▶ **REQUIREMENT**: Nothing but an exact copy of the records below counts as the answer.

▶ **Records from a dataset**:
-- Opening Marker --

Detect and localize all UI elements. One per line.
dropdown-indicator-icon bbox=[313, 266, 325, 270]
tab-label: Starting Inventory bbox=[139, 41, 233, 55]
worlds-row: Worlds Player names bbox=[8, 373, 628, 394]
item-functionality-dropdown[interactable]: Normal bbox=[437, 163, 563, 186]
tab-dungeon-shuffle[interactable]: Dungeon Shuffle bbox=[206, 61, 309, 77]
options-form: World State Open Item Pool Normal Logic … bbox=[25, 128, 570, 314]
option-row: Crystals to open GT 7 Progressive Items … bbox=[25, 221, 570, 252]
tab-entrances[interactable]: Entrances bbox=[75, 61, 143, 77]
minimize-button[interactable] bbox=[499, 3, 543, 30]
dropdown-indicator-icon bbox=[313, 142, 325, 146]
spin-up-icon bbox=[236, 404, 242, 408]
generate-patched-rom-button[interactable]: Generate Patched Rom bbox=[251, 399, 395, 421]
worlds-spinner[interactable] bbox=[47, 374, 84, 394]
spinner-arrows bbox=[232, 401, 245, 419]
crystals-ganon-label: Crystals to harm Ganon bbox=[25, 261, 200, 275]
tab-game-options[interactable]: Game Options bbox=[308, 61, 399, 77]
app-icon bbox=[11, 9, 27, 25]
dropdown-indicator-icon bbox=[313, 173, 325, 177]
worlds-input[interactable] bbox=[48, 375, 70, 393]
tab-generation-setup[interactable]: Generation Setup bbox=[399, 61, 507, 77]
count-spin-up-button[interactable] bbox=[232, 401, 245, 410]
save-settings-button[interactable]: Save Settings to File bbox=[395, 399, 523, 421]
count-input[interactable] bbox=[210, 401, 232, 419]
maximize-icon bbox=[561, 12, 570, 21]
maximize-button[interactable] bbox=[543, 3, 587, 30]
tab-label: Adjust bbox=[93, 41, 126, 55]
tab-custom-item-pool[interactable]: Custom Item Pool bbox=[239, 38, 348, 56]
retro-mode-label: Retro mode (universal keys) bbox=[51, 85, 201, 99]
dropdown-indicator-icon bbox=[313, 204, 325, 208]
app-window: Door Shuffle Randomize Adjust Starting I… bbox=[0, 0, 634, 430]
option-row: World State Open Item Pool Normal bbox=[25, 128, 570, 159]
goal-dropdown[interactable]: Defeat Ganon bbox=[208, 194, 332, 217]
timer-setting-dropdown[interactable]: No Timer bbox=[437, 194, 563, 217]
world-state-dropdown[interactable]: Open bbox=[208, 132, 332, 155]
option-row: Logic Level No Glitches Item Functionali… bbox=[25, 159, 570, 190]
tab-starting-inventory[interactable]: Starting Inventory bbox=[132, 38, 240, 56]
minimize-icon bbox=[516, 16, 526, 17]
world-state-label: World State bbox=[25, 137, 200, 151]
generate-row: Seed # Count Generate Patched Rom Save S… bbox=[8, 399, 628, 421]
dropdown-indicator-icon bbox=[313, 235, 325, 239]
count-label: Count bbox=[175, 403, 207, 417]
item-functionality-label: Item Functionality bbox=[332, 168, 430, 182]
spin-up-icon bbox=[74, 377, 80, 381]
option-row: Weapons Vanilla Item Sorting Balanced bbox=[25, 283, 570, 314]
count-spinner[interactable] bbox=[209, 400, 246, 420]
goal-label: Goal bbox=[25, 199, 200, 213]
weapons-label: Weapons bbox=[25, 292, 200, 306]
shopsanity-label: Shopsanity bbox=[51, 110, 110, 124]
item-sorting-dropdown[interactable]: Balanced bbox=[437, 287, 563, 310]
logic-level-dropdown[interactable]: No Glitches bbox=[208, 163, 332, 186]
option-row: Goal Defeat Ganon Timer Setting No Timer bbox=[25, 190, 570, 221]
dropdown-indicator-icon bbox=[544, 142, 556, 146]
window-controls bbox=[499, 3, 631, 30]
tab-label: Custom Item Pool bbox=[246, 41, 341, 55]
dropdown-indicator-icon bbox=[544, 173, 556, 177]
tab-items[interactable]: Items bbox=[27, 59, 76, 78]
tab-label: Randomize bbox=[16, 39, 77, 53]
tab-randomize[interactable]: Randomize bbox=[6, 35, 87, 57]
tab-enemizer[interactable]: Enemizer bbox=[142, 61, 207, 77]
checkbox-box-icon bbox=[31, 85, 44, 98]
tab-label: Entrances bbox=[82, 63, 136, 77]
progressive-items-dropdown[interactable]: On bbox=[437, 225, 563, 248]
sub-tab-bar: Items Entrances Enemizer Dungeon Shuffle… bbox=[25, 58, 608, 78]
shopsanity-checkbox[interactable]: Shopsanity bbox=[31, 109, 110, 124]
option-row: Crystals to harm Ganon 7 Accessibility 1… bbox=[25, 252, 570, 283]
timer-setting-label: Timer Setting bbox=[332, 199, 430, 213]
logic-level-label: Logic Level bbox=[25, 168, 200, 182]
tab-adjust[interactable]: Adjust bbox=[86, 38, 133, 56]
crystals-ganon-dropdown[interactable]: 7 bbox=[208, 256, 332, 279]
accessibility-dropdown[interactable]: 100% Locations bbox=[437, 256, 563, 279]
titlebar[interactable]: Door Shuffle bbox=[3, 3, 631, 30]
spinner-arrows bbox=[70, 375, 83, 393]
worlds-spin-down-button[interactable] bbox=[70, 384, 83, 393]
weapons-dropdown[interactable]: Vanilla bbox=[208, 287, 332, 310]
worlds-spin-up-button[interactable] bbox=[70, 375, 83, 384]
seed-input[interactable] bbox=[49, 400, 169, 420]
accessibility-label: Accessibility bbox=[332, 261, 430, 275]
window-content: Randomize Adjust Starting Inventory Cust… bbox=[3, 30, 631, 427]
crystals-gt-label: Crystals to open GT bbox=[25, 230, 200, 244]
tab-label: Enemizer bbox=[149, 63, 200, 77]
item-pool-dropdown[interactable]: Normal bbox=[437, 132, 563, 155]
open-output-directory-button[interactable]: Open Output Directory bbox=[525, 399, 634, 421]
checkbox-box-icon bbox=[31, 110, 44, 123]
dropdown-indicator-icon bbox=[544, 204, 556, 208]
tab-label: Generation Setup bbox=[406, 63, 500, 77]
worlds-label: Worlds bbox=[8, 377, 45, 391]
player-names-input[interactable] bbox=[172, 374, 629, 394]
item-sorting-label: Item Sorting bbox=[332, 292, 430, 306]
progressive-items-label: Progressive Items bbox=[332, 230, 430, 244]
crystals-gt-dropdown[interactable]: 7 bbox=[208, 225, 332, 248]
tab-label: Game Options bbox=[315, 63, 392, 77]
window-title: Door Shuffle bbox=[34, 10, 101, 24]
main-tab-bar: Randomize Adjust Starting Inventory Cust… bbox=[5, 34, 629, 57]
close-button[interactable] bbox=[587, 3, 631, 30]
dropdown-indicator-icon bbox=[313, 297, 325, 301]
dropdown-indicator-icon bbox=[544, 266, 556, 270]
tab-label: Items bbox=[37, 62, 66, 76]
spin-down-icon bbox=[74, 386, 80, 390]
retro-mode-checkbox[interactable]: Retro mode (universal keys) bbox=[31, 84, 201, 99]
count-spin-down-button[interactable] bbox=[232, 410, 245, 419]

-- Closing Marker --

▶ **WRITTEN ANSWER**:
Detect and localize all UI elements. One per line.
dropdown-indicator-icon bbox=[313, 266, 325, 270]
tab-label: Starting Inventory bbox=[139, 41, 233, 55]
worlds-row: Worlds Player names bbox=[8, 373, 628, 394]
item-functionality-dropdown[interactable]: Normal bbox=[437, 163, 563, 186]
tab-dungeon-shuffle[interactable]: Dungeon Shuffle bbox=[206, 61, 309, 77]
options-form: World State Open Item Pool Normal Logic … bbox=[25, 128, 570, 314]
option-row: Crystals to open GT 7 Progressive Items … bbox=[25, 221, 570, 252]
tab-entrances[interactable]: Entrances bbox=[75, 61, 143, 77]
minimize-button[interactable] bbox=[499, 3, 543, 30]
dropdown-indicator-icon bbox=[313, 142, 325, 146]
spin-up-icon bbox=[236, 404, 242, 408]
generate-patched-rom-button[interactable]: Generate Patched Rom bbox=[251, 399, 395, 421]
worlds-spinner[interactable] bbox=[47, 374, 84, 394]
spinner-arrows bbox=[232, 401, 245, 419]
crystals-ganon-label: Crystals to harm Ganon bbox=[25, 261, 200, 275]
tab-game-options[interactable]: Game Options bbox=[308, 61, 399, 77]
app-icon bbox=[11, 9, 27, 25]
dropdown-indicator-icon bbox=[313, 173, 325, 177]
worlds-input[interactable] bbox=[48, 375, 70, 393]
tab-generation-setup[interactable]: Generation Setup bbox=[399, 61, 507, 77]
count-spin-up-button[interactable] bbox=[232, 401, 245, 410]
save-settings-button[interactable]: Save Settings to File bbox=[395, 399, 523, 421]
count-input[interactable] bbox=[210, 401, 232, 419]
maximize-icon bbox=[561, 12, 570, 21]
maximize-button[interactable] bbox=[543, 3, 587, 30]
tab-label: Adjust bbox=[93, 41, 126, 55]
tab-custom-item-pool[interactable]: Custom Item Pool bbox=[239, 38, 348, 56]
retro-mode-label: Retro mode (universal keys) bbox=[51, 85, 201, 99]
dropdown-indicator-icon bbox=[313, 204, 325, 208]
app-window: Door Shuffle Randomize Adjust Starting I… bbox=[0, 0, 634, 430]
option-row: World State Open Item Pool Normal bbox=[25, 128, 570, 159]
goal-dropdown[interactable]: Defeat Ganon bbox=[208, 194, 332, 217]
timer-setting-dropdown[interactable]: No Timer bbox=[437, 194, 563, 217]
world-state-dropdown[interactable]: Open bbox=[208, 132, 332, 155]
option-row: Logic Level No Glitches Item Functionali… bbox=[25, 159, 570, 190]
tab-starting-inventory[interactable]: Starting Inventory bbox=[132, 38, 240, 56]
minimize-icon bbox=[516, 16, 526, 17]
world-state-label: World State bbox=[25, 137, 200, 151]
generate-row: Seed # Count Generate Patched Rom Save S… bbox=[8, 399, 628, 421]
dropdown-indicator-icon bbox=[313, 235, 325, 239]
count-label: Count bbox=[175, 403, 207, 417]
item-functionality-label: Item Functionality bbox=[332, 168, 430, 182]
spin-up-icon bbox=[74, 377, 80, 381]
option-row: Weapons Vanilla Item Sorting Balanced bbox=[25, 283, 570, 314]
count-spinner[interactable] bbox=[209, 400, 246, 420]
goal-label: Goal bbox=[25, 199, 200, 213]
weapons-label: Weapons bbox=[25, 292, 200, 306]
shopsanity-label: Shopsanity bbox=[51, 110, 110, 124]
item-sorting-dropdown[interactable]: Balanced bbox=[437, 287, 563, 310]
logic-level-dropdown[interactable]: No Glitches bbox=[208, 163, 332, 186]
option-row: Goal Defeat Ganon Timer Setting No Timer bbox=[25, 190, 570, 221]
dropdown-indicator-icon bbox=[544, 142, 556, 146]
window-controls bbox=[499, 3, 631, 30]
tab-label: Custom Item Pool bbox=[246, 41, 341, 55]
dropdown-indicator-icon bbox=[544, 173, 556, 177]
tab-items[interactable]: Items bbox=[27, 59, 76, 78]
tab-label: Randomize bbox=[16, 39, 77, 53]
tab-randomize[interactable]: Randomize bbox=[6, 35, 87, 57]
tab-enemizer[interactable]: Enemizer bbox=[142, 61, 207, 77]
checkbox-box-icon bbox=[31, 85, 44, 98]
tab-label: Entrances bbox=[82, 63, 136, 77]
progressive-items-dropdown[interactable]: On bbox=[437, 225, 563, 248]
sub-tab-bar: Items Entrances Enemizer Dungeon Shuffle… bbox=[25, 58, 608, 78]
shopsanity-checkbox[interactable]: Shopsanity bbox=[31, 109, 110, 124]
option-row: Crystals to harm Ganon 7 Accessibility 1… bbox=[25, 252, 570, 283]
timer-setting-label: Timer Setting bbox=[332, 199, 430, 213]
logic-level-label: Logic Level bbox=[25, 168, 200, 182]
tab-adjust[interactable]: Adjust bbox=[86, 38, 133, 56]
crystals-ganon-dropdown[interactable]: 7 bbox=[208, 256, 332, 279]
accessibility-dropdown[interactable]: 100% Locations bbox=[437, 256, 563, 279]
titlebar[interactable]: Door Shuffle bbox=[3, 3, 631, 30]
spinner-arrows bbox=[70, 375, 83, 393]
worlds-spin-down-button[interactable] bbox=[70, 384, 83, 393]
weapons-dropdown[interactable]: Vanilla bbox=[208, 287, 332, 310]
worlds-spin-up-button[interactable] bbox=[70, 375, 83, 384]
seed-input[interactable] bbox=[49, 400, 169, 420]
accessibility-label: Accessibility bbox=[332, 261, 430, 275]
window-content: Randomize Adjust Starting Inventory Cust… bbox=[3, 30, 631, 427]
crystals-gt-label: Crystals to open GT bbox=[25, 230, 200, 244]
tab-label: Enemizer bbox=[149, 63, 200, 77]
item-pool-dropdown[interactable]: Normal bbox=[437, 132, 563, 155]
open-output-directory-button[interactable]: Open Output Directory bbox=[525, 399, 634, 421]
checkbox-box-icon bbox=[31, 110, 44, 123]
dropdown-indicator-icon bbox=[544, 204, 556, 208]
tab-label: Generation Setup bbox=[406, 63, 500, 77]
worlds-label: Worlds bbox=[8, 377, 45, 391]
player-names-input[interactable] bbox=[172, 374, 629, 394]
item-sorting-label: Item Sorting bbox=[332, 292, 430, 306]
progressive-items-label: Progressive Items bbox=[332, 230, 430, 244]
crystals-gt-dropdown[interactable]: 7 bbox=[208, 225, 332, 248]
tab-label: Game Options bbox=[315, 63, 392, 77]
window-title: Door Shuffle bbox=[34, 10, 101, 24]
main-tab-bar: Randomize Adjust Starting Inventory Cust… bbox=[5, 34, 629, 57]
close-button[interactable] bbox=[587, 3, 631, 30]
dropdown-indicator-icon bbox=[313, 297, 325, 301]
dropdown-indicator-icon bbox=[544, 266, 556, 270]
tab-label: Items bbox=[37, 62, 66, 76]
spin-down-icon bbox=[74, 386, 80, 390]
retro-mode-checkbox[interactable]: Retro mode (universal keys) bbox=[31, 84, 201, 99]
count-spin-down-button[interactable] bbox=[232, 410, 245, 419]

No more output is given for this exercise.